简体繁体 English

Ceph对象存储（RADOS）中对象的最佳大小

[英]The optimum size of objects in Ceph Object Storage (RADOS)

原文 2014-02-12 11:31:26 5 1 storage/ distributed/ ceph

It looks like that RADOS is best suited to be used as the storage backend for Ceph Block Storage and File System. 看起来RADOS最适合用作Ceph块存储和文件系统的存储后端。 But if i want to use the Object Storage itself: 但是，如果我想使用对象存储本身：

Is there an optimum object size which gives the best performance? 是否有最佳的物体尺寸，以提供最佳性能？
Is there a problem with a large number of small objects? 大量小物件有问题吗？
How big objects can get without making troubles? 如何在不制造麻烦的情况下获得多大的物品？

It would be great if you can share your experience. 如果你能分享你的经验会很棒。

1 个解决方案

There is no optimal size for objects in the object store, in fact this flexibility is one of the big benefits over fixed-size block stores. 对象存储中的对象没有最佳大小，事实上，这种灵活性是固定大小的块存储的一大优势。 Typically an application will use this flexibility to decompose its data models along convenient boundaries. 通常，应用程序将使用此灵活性沿着方便的边界分解其数据模型。 That said, if you are storing very small or very large objects, you should take into account some considerations. 也就是说，如果要存储非常小或非常大的对象，则应考虑一些注意事项。

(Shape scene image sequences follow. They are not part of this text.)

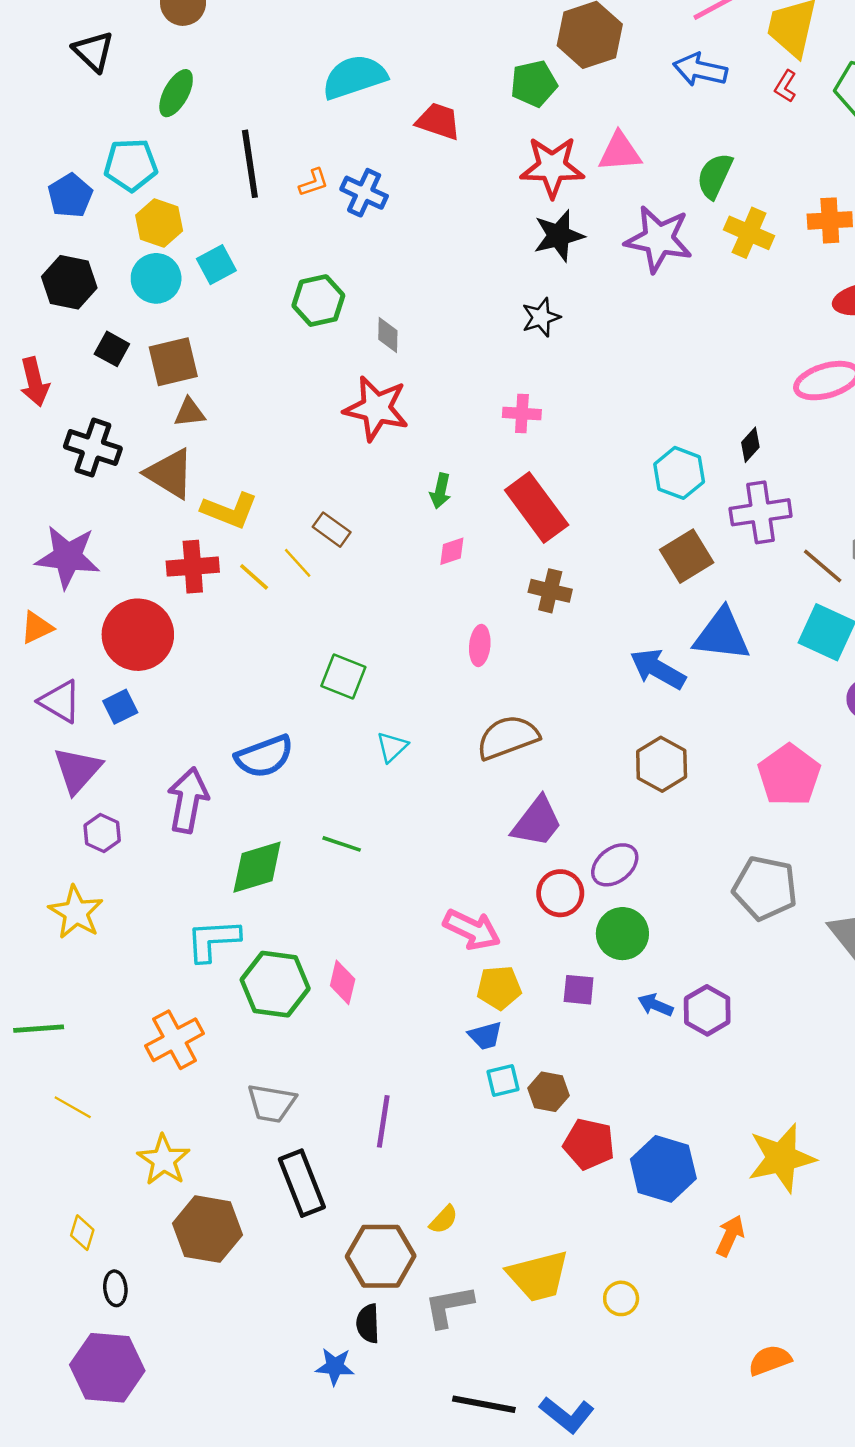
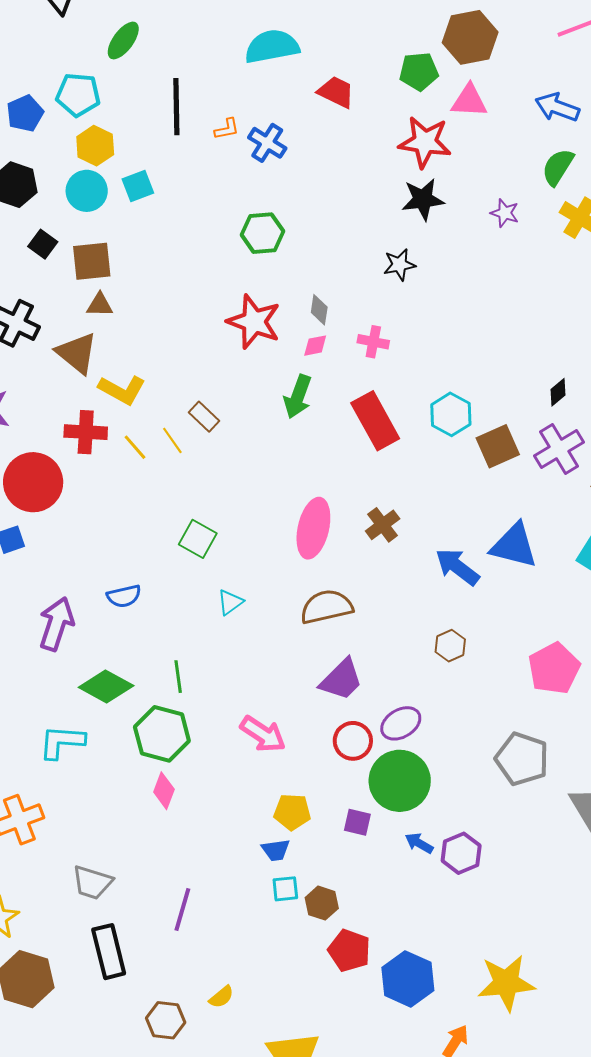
blue arrow: (700, 70) -> (557, 107), moved
pink triangle: (620, 152) -> (469, 101), moved
purple star: (659, 239) -> (505, 213), size x0.5
green hexagon: (318, 301) -> (262, 233), moved
gray diamond: (388, 335) -> (319, 310), moved
cyan hexagon: (679, 473) -> (451, 414), moved
green arrow: (440, 491) -> (298, 397), size x1.5
purple cross: (761, 512) -> (559, 449), turned -30
pink diamond: (452, 551) -> (315, 346), moved
brown square: (687, 556) -> (498, 446), moved
brown cross: (550, 591) -> (383, 525), moved, turned 32
pink ellipse: (480, 645) -> (313, 528), size x1.8
blue semicircle: (264, 756) -> (124, 596), size x0.7
brown hexagon: (662, 764) -> (450, 646), size x0.7
green line: (342, 844) -> (178, 677), turned 56
green diamond: (257, 867) -> (106, 687), turned 38
pink arrow: (472, 930) -> (263, 734), moved
green circle: (622, 934) -> (400, 781), size x1.4
green hexagon: (275, 984) -> (162, 734), moved
brown hexagon: (381, 1256) -> (166, 1020), size x0.7

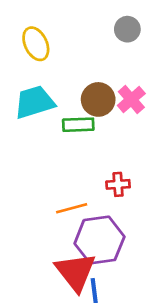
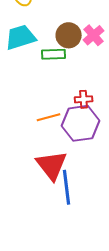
purple hexagon: (99, 240) -> (81, 123), moved

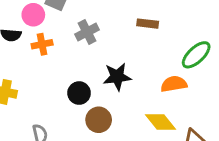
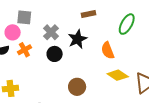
black star: (117, 77) -> (77, 39), moved
orange semicircle: (174, 84) -> (108, 50), moved, turned -84
black circle: (79, 93) -> (55, 54), moved

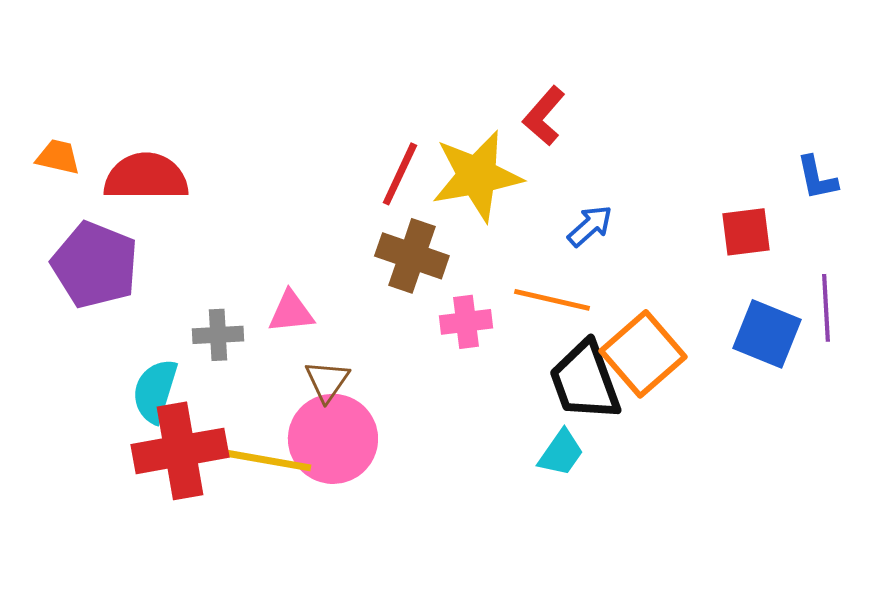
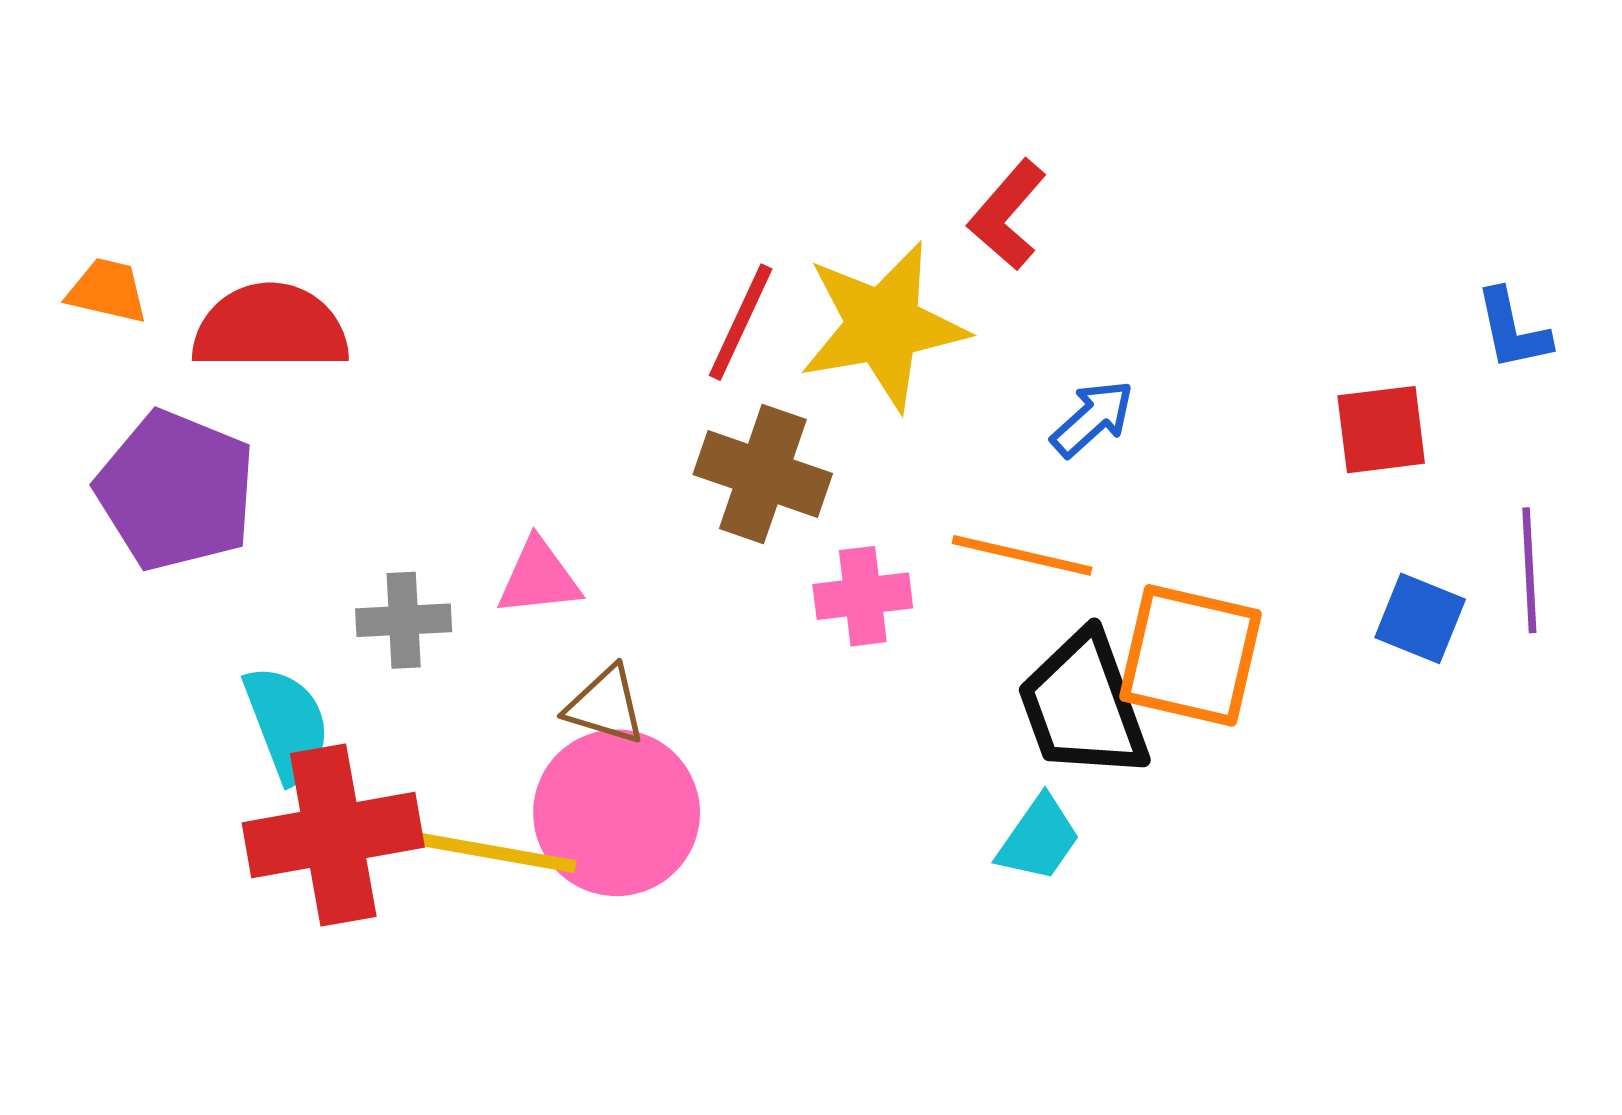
blue square: (767, 334) -> (1420, 618), size x0.7
orange square: (643, 354) -> (1191, 655), turned -36
brown triangle: (327, 381) -> (605, 705), turned -48
cyan semicircle: (155, 391) -> (287, 724), turned 142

Is there a problem with a large number of small objects? 大量小物件有问题吗？

There has never been a functional problem with small objects, though in the past it has been inefficient due to the way that objects are stored. 小对象从未出现过功能问题，但过去由于存储对象的方式效率低下。 However, in the next release of Ceph (Firefly) there is a way to use LevelDB as a backend, making small objects much more efficient. 但是，在下一个Ceph（Firefly）版本中，有一种方法可以将LevelDB用作后端，从而使小对象更加高效。

How big objects can get without making troubles? 如何在不制造麻烦的情况下获得多大的物品？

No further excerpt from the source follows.